▽

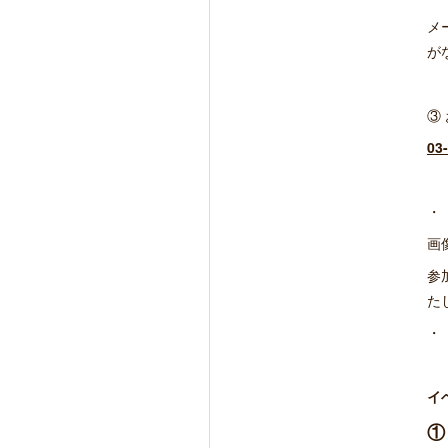
メ
が
③
03
・
画
参
た
・
イ
①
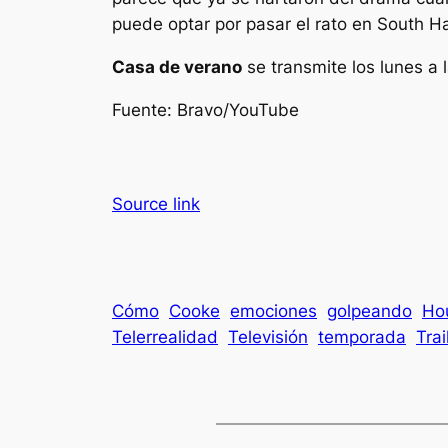
puede optar por pasar el rato en South H
Casa de verano
se transmite los lunes a 
Fuente: Bravo/YouTube
Source link
Cómo
Cooke
emociones
golpeando
Ho
Telerrealidad
Televisión
temporada
Trai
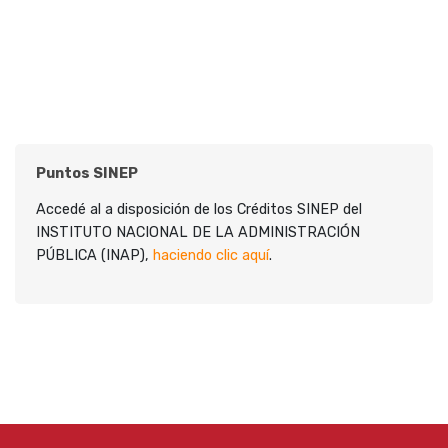
Puntos SINEP
Accedé al a disposición de los Créditos SINEP del
INSTITUTO NACIONAL DE LA ADMINISTRACIÓN
PÚBLICA (INAP),
haciendo clic aquí
.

△

Return the listing verbatim, pictures omitted.

メ
が
③
03
・
画
参
た
・
イ
①
puede optar por pasar el rato en South H
Casa de verano
se transmite los lunes a 
Fuente: Bravo/YouTube
Source link
Cómo
Cooke
emociones
golpeando
Ho
Telerrealidad
Televisión
temporada
Trai
Puntos SINEP
Accedé al a disposición de los Créditos SINEP del
INSTITUTO NACIONAL DE LA ADMINISTRACIÓN
PÚBLICA (INAP),
haciendo clic aquí
.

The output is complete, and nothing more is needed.